Recently I was in my car listening to “Comfortably Numb” on the radio and I started to wonder how many times I’ve heard this song in my life. Two hundred? A thousand? Sure, it’s a great song but wouldn’t it be great if Pink Floyd put out some new music? Fat chance. It’s a good thing, then, that there’s someone like Dave Kerzner to fill the gap. Kerzner is a man who loves Pink Floyd more than most fish love water but fortunately he’s also such an amazing songwriter and gifted musician that the music on New World is no flat Floyd imitation. Instead it breathes and excites with a life and character of its own, though Floyd fans will appreciate that it sounds like it is a long-lost recording made between Momentary Lapse of Reason and Division Bell. The friends joining Kernzer speaks to his standing in the music community. Not only do classic rock prog-legends Steve Hackett and Keith Emerson lend their talents but former bandmate (and adopted Fort Wayne son/Sweetwater alum) Nick D’Virgilio plays most of the drums.

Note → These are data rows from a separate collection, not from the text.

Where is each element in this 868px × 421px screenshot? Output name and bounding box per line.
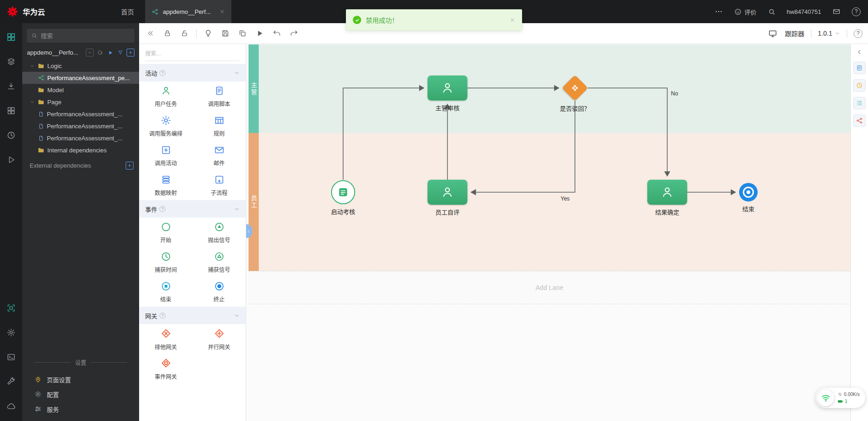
minimap-panel-icon[interactable] (853, 114, 866, 127)
palette-item-terminate[interactable]: 终止 (192, 277, 246, 307)
mail-icon[interactable] (832, 7, 841, 16)
brand[interactable]: 华为云 (0, 6, 51, 18)
outline-panel-icon[interactable] (853, 97, 866, 109)
palette-item-catch-time[interactable]: 捕获时间 (139, 247, 192, 277)
app-tab[interactable]: appdemo__Perf... (145, 0, 231, 23)
toast-close-icon[interactable] (510, 17, 515, 23)
help-icon[interactable] (852, 7, 861, 16)
console-icon[interactable] (4, 350, 19, 364)
palette-item-parallel-gateway[interactable]: 并行网关 (192, 324, 246, 354)
palette-item-rule[interactable]: 规则 (192, 111, 246, 141)
explorer-search[interactable] (27, 29, 134, 43)
tree-folder-internal-dependencies[interactable]: Internal dependencies (22, 144, 139, 156)
palette-item-start-event[interactable]: 开始 (139, 218, 192, 247)
palette-search[interactable] (145, 49, 240, 61)
publish-icon[interactable] (4, 399, 19, 414)
project-name[interactable]: appdemo__Perfo... (27, 49, 83, 56)
node-end[interactable] (739, 183, 758, 201)
palette-item-call-activity[interactable]: 调用活动 (139, 141, 192, 170)
edge-label-no: No (671, 90, 678, 97)
add-resource-icon[interactable] (127, 49, 134, 57)
section-header-activities[interactable]: 活动 (139, 64, 246, 82)
explorer-panel: appdemo__Perfo... Logic PerformanceAsses… (22, 23, 139, 421)
toolbar-separator (811, 29, 811, 38)
folder-icon (38, 147, 45, 154)
palette-item-catch-signal[interactable]: 捕获信号 (192, 247, 246, 277)
toolbar-help-icon[interactable] (854, 29, 862, 38)
section-header-gateways[interactable]: 网关 (139, 307, 246, 324)
version-value: 1.0.1 (818, 30, 832, 37)
layers-icon[interactable] (4, 54, 19, 69)
caret-down-icon[interactable] (30, 63, 35, 69)
tracker-label[interactable]: 跟踪器 (785, 29, 804, 38)
configuration-label: 配置 (47, 390, 59, 399)
save-as-icon[interactable] (237, 28, 248, 39)
palette-item-throw-signal[interactable]: 抛出信号 (192, 218, 246, 247)
filter-icon[interactable] (116, 49, 124, 57)
palette-item-data-mapping[interactable]: 数据映射 (139, 170, 192, 200)
lock-icon[interactable] (162, 28, 173, 39)
palette-item-call-script[interactable]: 调用脚本 (192, 82, 246, 111)
unlock-icon[interactable] (179, 28, 190, 39)
flow-canvas[interactable]: 主管 员工 Add Lane (246, 44, 850, 421)
preview-icon[interactable] (4, 301, 19, 315)
tree-item-page-file[interactable]: PerformanceAssessment_... (22, 132, 139, 144)
services-label: 服务 (47, 405, 59, 414)
node-result-confirm[interactable] (647, 180, 687, 205)
tab-close-icon[interactable] (219, 9, 225, 14)
collapse-panel-icon[interactable] (145, 28, 156, 39)
history-icon[interactable] (4, 128, 19, 143)
feedback-button[interactable]: 评价 (734, 7, 757, 16)
palette-item-email[interactable]: 邮件 (192, 141, 246, 170)
configuration-item[interactable]: 配置 (22, 387, 139, 402)
refresh-icon[interactable] (96, 49, 104, 57)
components-icon[interactable] (4, 103, 19, 118)
palette-item-end-event[interactable]: 结束 (139, 277, 192, 307)
redo-icon[interactable] (288, 28, 300, 39)
import-icon[interactable] (4, 79, 19, 94)
node-employee-self-eval[interactable] (428, 180, 467, 205)
hint-bulb-icon[interactable] (203, 28, 214, 39)
caret-down-icon[interactable] (30, 100, 35, 105)
home-link[interactable]: 首页 (121, 7, 134, 16)
run-icon[interactable] (254, 28, 265, 39)
wifi-icon[interactable] (817, 390, 834, 406)
palette-item-subprocess[interactable]: 子流程 (192, 170, 246, 200)
folder-label: Logic (47, 63, 62, 69)
palette-item-call-service-orchestration[interactable]: 调用服务编排 (139, 111, 192, 141)
project-switch-icon[interactable] (86, 49, 94, 57)
debug-icon[interactable] (4, 152, 19, 167)
explorer-search-input[interactable] (41, 32, 130, 39)
tree-folder-logic[interactable]: Logic (22, 60, 139, 72)
undo-icon[interactable] (271, 28, 282, 39)
palette-item-user-task[interactable]: 用户任务 (139, 82, 192, 111)
node-supervisor-review[interactable] (428, 75, 467, 101)
page-settings-item[interactable]: 页面设置 (22, 372, 139, 387)
version-select[interactable]: 1.0.1 (818, 30, 840, 37)
username-menu[interactable]: hw84740751 (787, 8, 821, 15)
right-panel-bar (850, 44, 868, 421)
add-external-dependency-icon[interactable] (126, 162, 134, 170)
palette-search-input[interactable] (145, 50, 240, 57)
save-icon[interactable] (220, 28, 231, 39)
appcube-logo-icon[interactable] (4, 30, 19, 44)
tree-item-page-file[interactable]: PerformanceAssessment_... (22, 108, 139, 120)
node-start-assessment[interactable] (331, 180, 355, 204)
tree-folder-page[interactable]: Page (22, 96, 139, 108)
more-menu-icon[interactable] (715, 7, 723, 16)
tracker-monitor-icon[interactable] (767, 28, 779, 39)
palette-item-exclusive-gateway[interactable]: 排他网关 (139, 324, 192, 354)
properties-panel-icon[interactable] (853, 62, 866, 74)
tree-folder-model[interactable]: Model (22, 84, 139, 96)
run-all-icon[interactable] (106, 49, 114, 57)
services-item[interactable]: 服务 (22, 402, 139, 416)
expand-panel-icon[interactable] (856, 49, 863, 56)
settings-gear-icon[interactable] (4, 325, 19, 340)
search-icon[interactable] (768, 8, 776, 16)
tools-icon[interactable] (4, 374, 19, 389)
history-panel-icon[interactable] (853, 79, 866, 92)
section-header-events[interactable]: 事件 (139, 200, 246, 218)
tree-item-page-file[interactable]: PerformanceAssessment_... (22, 120, 139, 132)
palette-item-event-gateway[interactable]: 事件网关 (139, 354, 192, 383)
tree-item-performance-flow[interactable]: PerformanceAssessment_pe... (22, 72, 139, 84)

The fun starts with the ten minute “Stranded (Part 1-5)”, an expansive, mysterious adventure that, above all others, sounds like a missing piece of Darkside of the Moon, owing greatly to the wailing female vocals. The song ends with an invigorating chanting-vocal part that is surely a tribute to the song “Shadow Self” by former bandmate, the late, great Kevin Gilbert. Stepping out of the “progressive epic” mode is “The Lie”, an achingly beautiful song that could easily be a single on rock radio, especially with its heartfelt and perfectly restrained guitar solos. Another amazingly catchy rock song is “Nothing,” which sounds like a cross between E.L.O. and early Asia and culminates in a snide chorus of “All I need from you is nothing.” “Under Control” begins as a shadowy whisper but erupts into an insistent, pounding and creepy chorus of “I… am… under control,” though it sounds as if it’s more of a last desperate hope than a confident statement. Immediately following is the instrumental “Crossing of Fates” featuring a Keith Emerson moog solo. Mournful horns predict dark skies while stabs of guitars put one off balance in this cinematic masterpiece that is enthralling throughout. The album ends with the second half of “Stranded”, packing in many changes in mood and tempo into its seventeen minute length, at times driving yet restrained (as exemplified by Pink Floyd) and other times chilling, somber, plaintiff, and hopeful.

If you can’t tell, this reviewer thinks that New World is an astounding album, possibly the best I’ve heard in the last six months, and I’m not even a huge Pink Floyd fan! New World incorporates a breath-taking kaleidoscope of sounds and textures, wrapping them around skillfully written songs that catch in the brain while at the same time rousing the heart.